- _Your goal_:
Every entry that follows should be output exactly, and every image in it left out.

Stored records
= = = = = = =

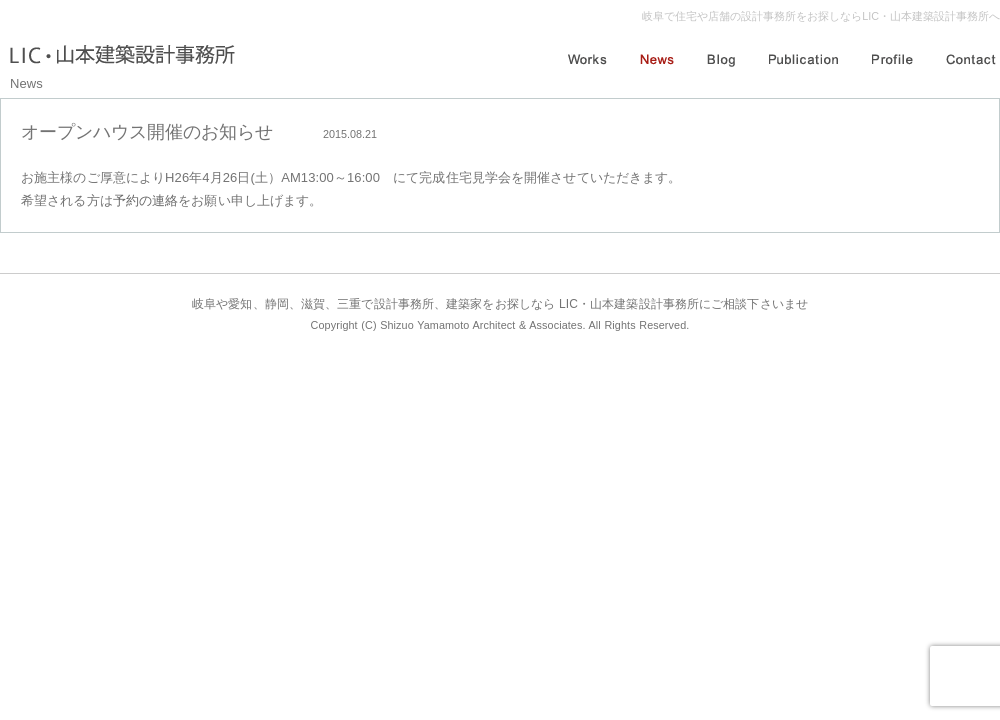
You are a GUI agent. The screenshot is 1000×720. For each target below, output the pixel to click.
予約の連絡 (146, 200)
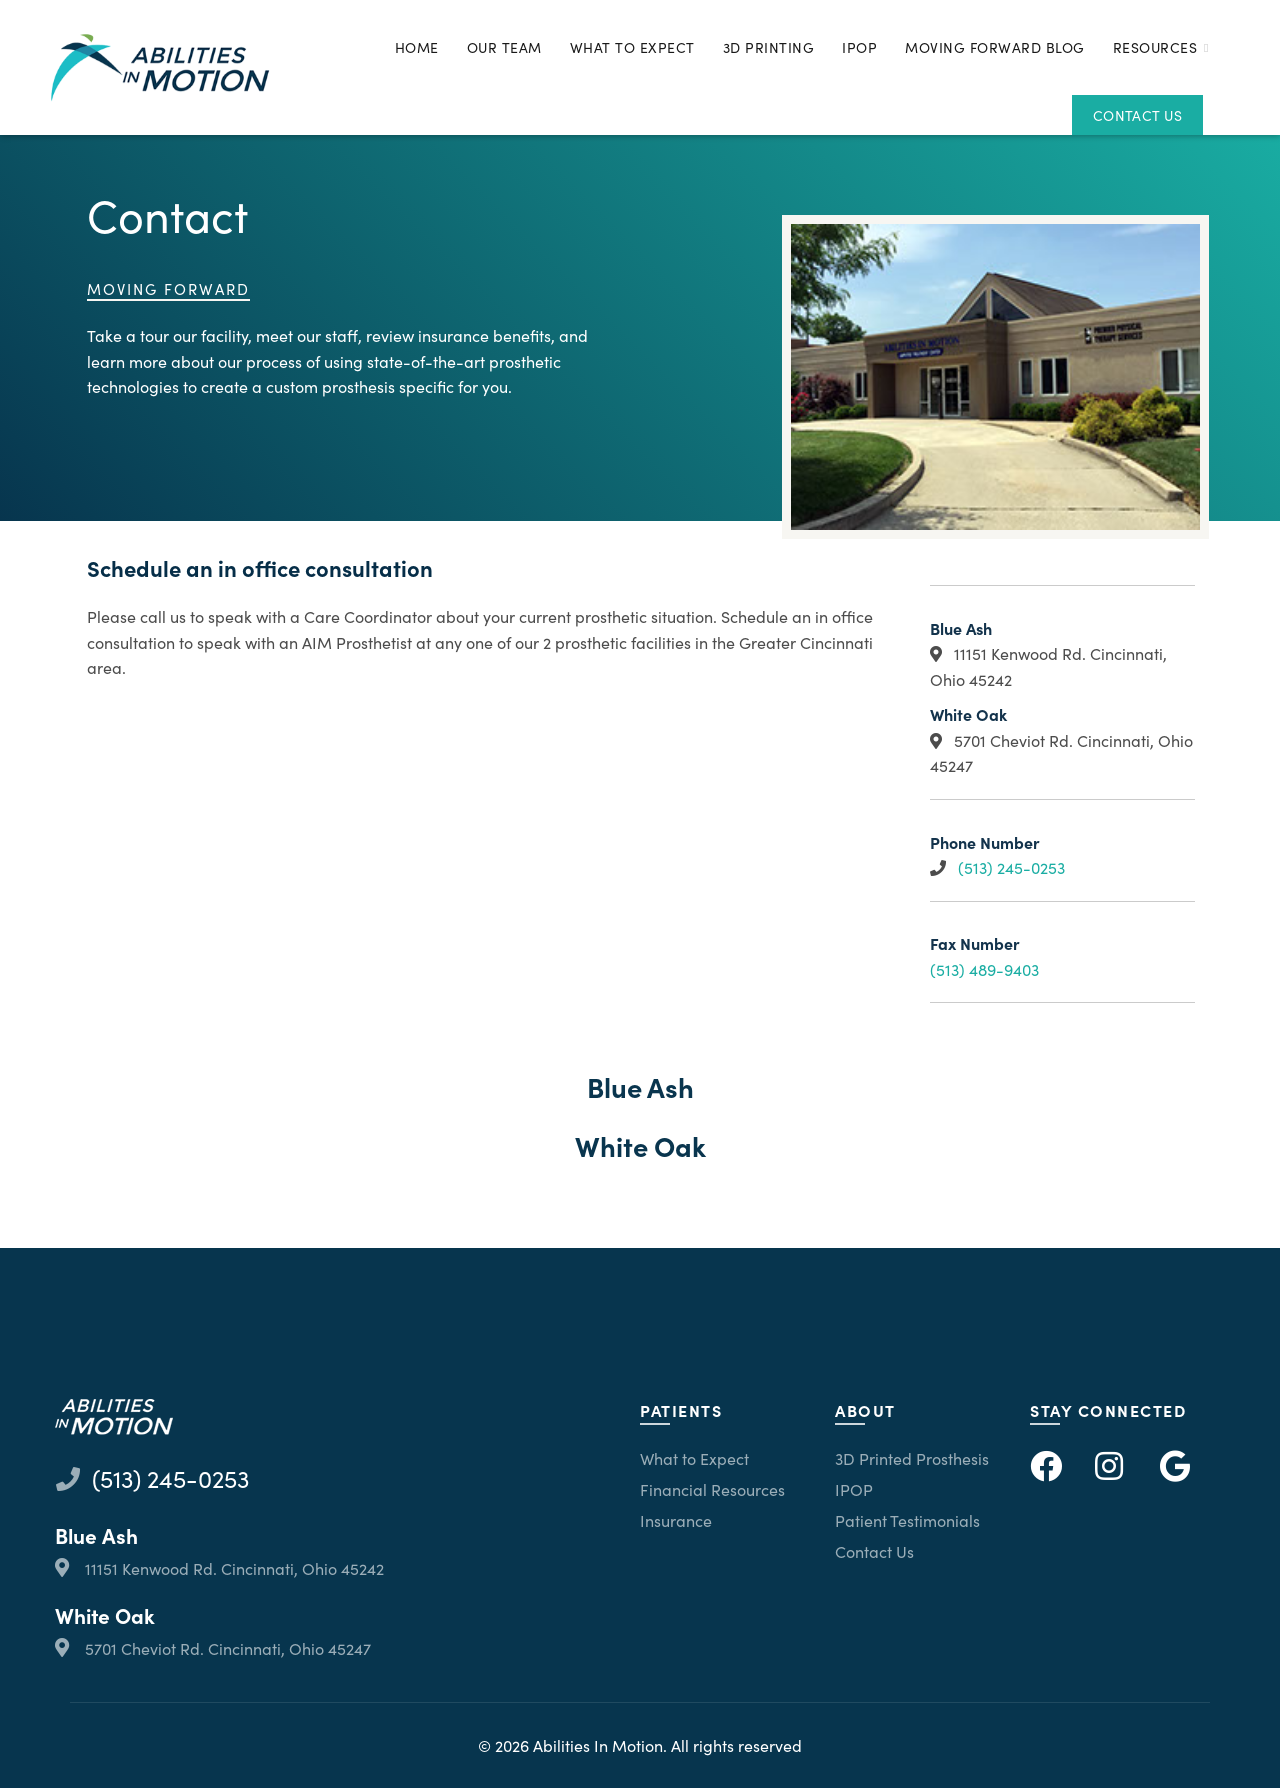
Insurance (676, 1520)
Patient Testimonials (907, 1520)
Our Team (504, 47)
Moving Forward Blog (995, 47)
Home (417, 47)
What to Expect (632, 47)
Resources (1155, 47)
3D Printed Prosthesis (912, 1458)
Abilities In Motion (598, 1745)
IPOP (859, 47)
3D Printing (769, 47)
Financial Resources (712, 1489)
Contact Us (1137, 115)
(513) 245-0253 (1011, 867)
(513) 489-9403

= = = = = = =

- _Your solution_:
You are a GUI agent. The screenshot is 1000×720. For each target below, output the pixel to click.
予約の連絡 (146, 200)
Insurance (676, 1520)
Patient Testimonials (907, 1520)
Our Team (504, 47)
Moving Forward Blog (995, 47)
Home (417, 47)
What to Expect (632, 47)
Resources (1155, 47)
3D Printed Prosthesis (912, 1458)
Abilities In Motion (598, 1745)
IPOP (859, 47)
3D Printing (769, 47)
Financial Resources (712, 1489)
Contact Us (1137, 115)
(513) 245-0253 (1011, 867)
(513) 489-9403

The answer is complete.